Advances have long been a rather mysterious topic, with very little transparency regarding the specific amounts that authors can expect. Traditionally authors have been reluctant to disclose their exact amounts advance amounts, although it is relatively common to read press releases stating that so and so’s book sold at auction for “six figures.” Some authors actually have clauses worked into their contracts which state that they may not disclose the amount of their advance, whereas others simply feel uncomfortable, in a culture that treats discussion of salary as taboo (a norm that has long been used to perpetuate salary gaps in many industries), discussing their exact advance figures. However, given the current Black Lives Matter movement, many authors and allies felt like a conversation about the discrepancy in advances between Black and non-Black authors was long overdue.
Thus, author L.L. McKinney created the hashtag #PublishingPaidMe.
The purpose of the hashtag was to expose these discrepancies. McKinney emphasized that Black authors did not have to participate by disclosing their advances, but that non-Black authors should disclose their advances in order to help Black authors confront a wage gap that existed so far mostly anecdotally. The hashtag would provide actual numbers which would prove not only that the wage gap existed, but that it was pervasive. Armed with evidence of what their non-Black colleagues were being given in advance, Black writers would be in a better position to negotiate their own advances.
However, Black authors quickly began taking part, exposing massive discrepancies in advance numbers. One of the revelations that sparked the most consternation was Hugo award winning Black author N.K. Jemisin’s:
Many authors and readers found it completely unacceptable that an author of Jemisin’s caliber had received such low advances. But Jemisin wasn’t an outlier. A Google Docs spreadsheet was quickly compiled in order to create more solid and actionable data. The numbers were revealing. While genres varied, at the time of writing this, of 163 advances payments greater than or equal to $100,000, only 12 of those advances went to Black writers.
Clearly publishing, like many industries, suffers from a wage gap. Publishing seems unwilling to take the same risks on Black authors as it does on white authors. In fact, white authors are often given multiple chances and are still awarded second chances even after a first book flops, whereas Black writers often are given only one shot. As many have pointed out, this discrepancy does not fall solely at the feet of agents and editors, but is also the responsibility of sales executives and even booksellers who see books by Black authors as a poor investment, this despite the fact that college educated Black women are the demographic most likely to read books. The source of this misconception? Implicit biases among mostly white publishing professionals who assume that Black people are less likely to read books and that white readers will not pick up books featuring Black protagonists.

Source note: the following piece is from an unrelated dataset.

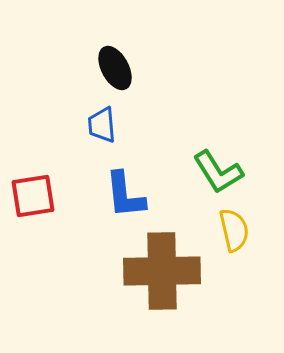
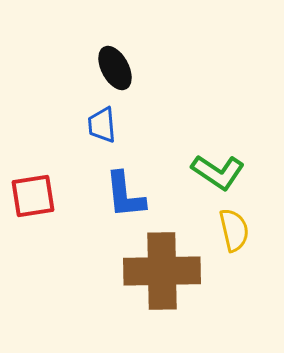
green L-shape: rotated 24 degrees counterclockwise
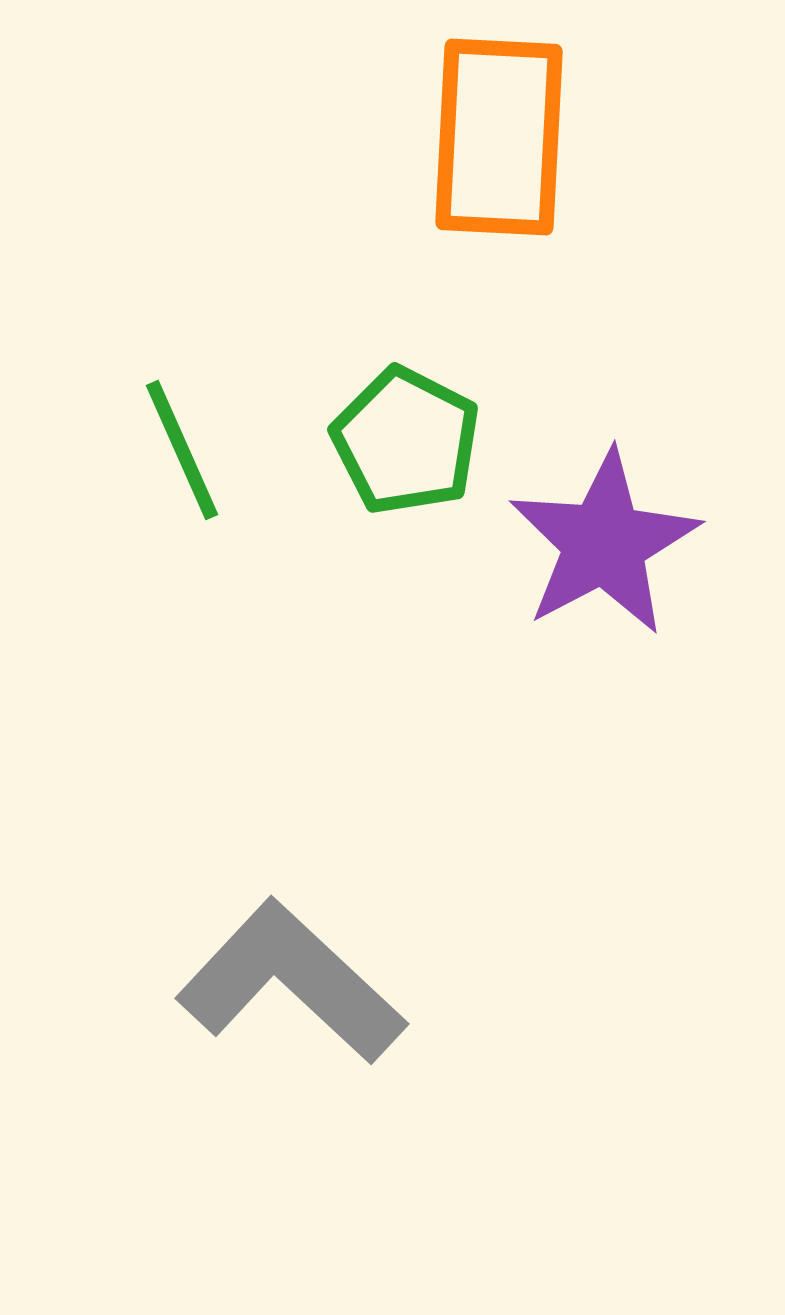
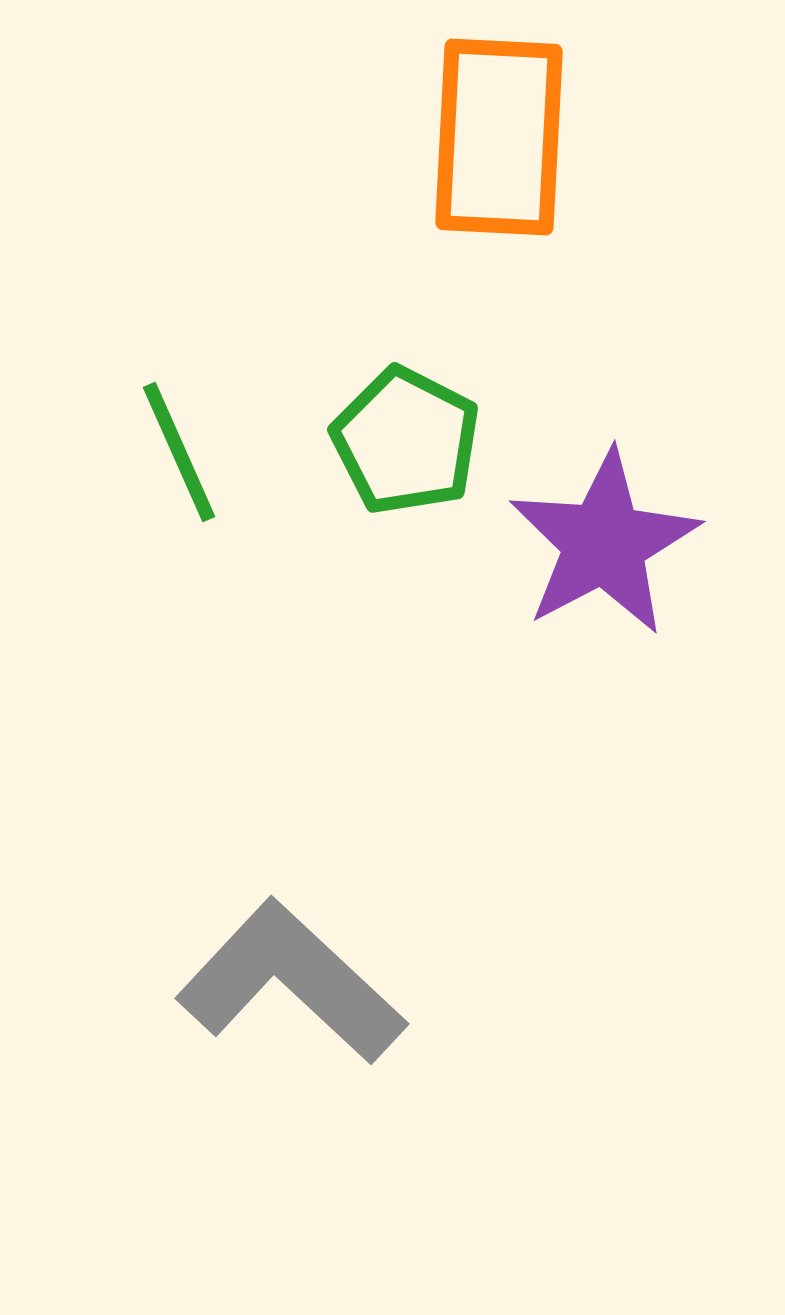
green line: moved 3 px left, 2 px down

To show their support of the Black Lives Matter movement and the light it shed on the issues with the publishing industry, a group of more than 1000 publishing industry workers declared a day of solidarity and took a day off to protest against racial injustice and also vowed to donate a day’s pay fundraisers. In response, major publishing houses such as Penguin Random House acknowledged the problems with racism within the industry and vowed to foster more diversity within the company. They also promised anti-racist training for all staff members. Of course, only time will tell if these measures will make a difference, or if publishing houses are simply worried about the optics should they fail to make a bold statement in the midst of a global movement.
One thing is for certain, publishing has a race problem, and that problem reflects the larger culture of white supremacy that exists in all countries where the legacy of slavery and colonialism lives on. While efforts such as We Need Diverse Books and #DivPit have helped to mitigate the effects of racism upon the publishing industry, it is only through the complete eradication of white supremacist culture that the publishing industry, like all other industries and institutions in this country and others, can finally rid itself of the specter of racism. So while diversity training and education and earnest pledges to do better are a nice gestures, they will be ultimately meaningless unless white supremacist culture is dismantled once and for all.